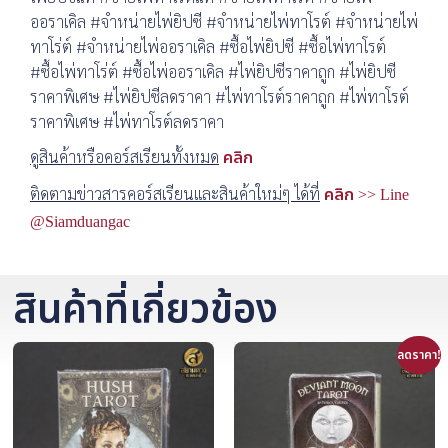
ออราเคิล #จำหน่ายไพ่ยิปซี #จำหน่ายไพ่ทาโรต์ #จำหน่ายไพ่
ทาโร่ต์ #จำหน่ายไพ่ออราเคิล #ซื้อไพ่ยิปซี #ซื้อไพ่ทาโรต์
#ซื้อไพ่ทาโร่ต์ #ซื้อไพ่ออราเคิล #ไพ่ยิปซีราคาถูก #ไพ่ยิปซี
ราคาพิเศษ #ไพ่ยิปซีลดราคา #ไพ่ทาโรต์ราคาถูก #ไพ่ทาโรต์
ราคาพิเศษ #ไพ่ทาโรต์ลดราคา
ดูสินค้าหรือคอร์สเรียนทั้งหมด
คลิก
ติดตามข่าวสารคอร์สเรียนและสินค้าใหม่ๆ ได้ที่
คลิก >> Line
@Siamduangac
สินค้าที่เกี่ยวข้อง
ลดราคา!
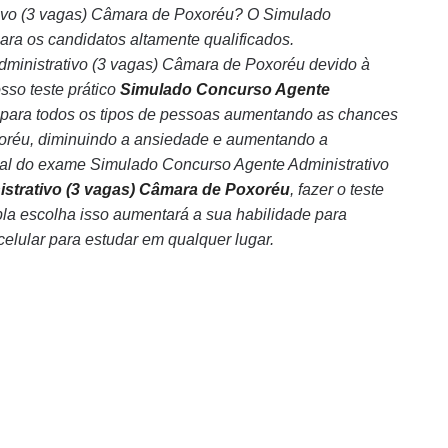
tivo (3 vagas) Câmara de Poxoréu? O Simulado
ra os candidatos altamente qualificados.
inistrativo (3 vagas) Câmara de Poxoréu devido à
sso teste prático
Simulado Concurso Agente
 para todos os tipos de pessoas aumentando as chances
oréu, diminuindo a ansiedade e aumentando a
real do exame Simulado Concurso Agente Administrativo
strativo (3 vagas) Câmara de Poxoréu
, fazer o teste
la escolha isso aumentará a sua habilidade para
 celular para estudar em qualquer lugar.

# [Task brief]
Pictures in the records above are to be left out of an otherwise exact copy.

# [Task answer]
ออราเคิล #จำหน่ายไพ่ยิปซี #จำหน่ายไพ่ทาโรต์ #จำหน่ายไพ่
ทาโร่ต์ #จำหน่ายไพ่ออราเคิล #ซื้อไพ่ยิปซี #ซื้อไพ่ทาโรต์
#ซื้อไพ่ทาโร่ต์ #ซื้อไพ่ออราเคิล #ไพ่ยิปซีราคาถูก #ไพ่ยิปซี
ราคาพิเศษ #ไพ่ยิปซีลดราคา #ไพ่ทาโรต์ราคาถูก #ไพ่ทาโรต์
ราคาพิเศษ #ไพ่ทาโรต์ลดราคา
ดูสินค้าหรือคอร์สเรียนทั้งหมด
คลิก
ติดตามข่าวสารคอร์สเรียนและสินค้าใหม่ๆ ได้ที่
คลิก >> Line
@Siamduangac
สินค้าที่เกี่ยวข้อง
ลดราคา!
tivo (3 vagas) Câmara de Poxoréu? O Simulado
ra os candidatos altamente qualificados.
inistrativo (3 vagas) Câmara de Poxoréu devido à
sso teste prático
Simulado Concurso Agente
 para todos os tipos de pessoas aumentando as chances
oréu, diminuindo a ansiedade e aumentando a
real do exame Simulado Concurso Agente Administrativo
strativo (3 vagas) Câmara de Poxoréu
, fazer o teste
la escolha isso aumentará a sua habilidade para
 celular para estudar em qualquer lugar.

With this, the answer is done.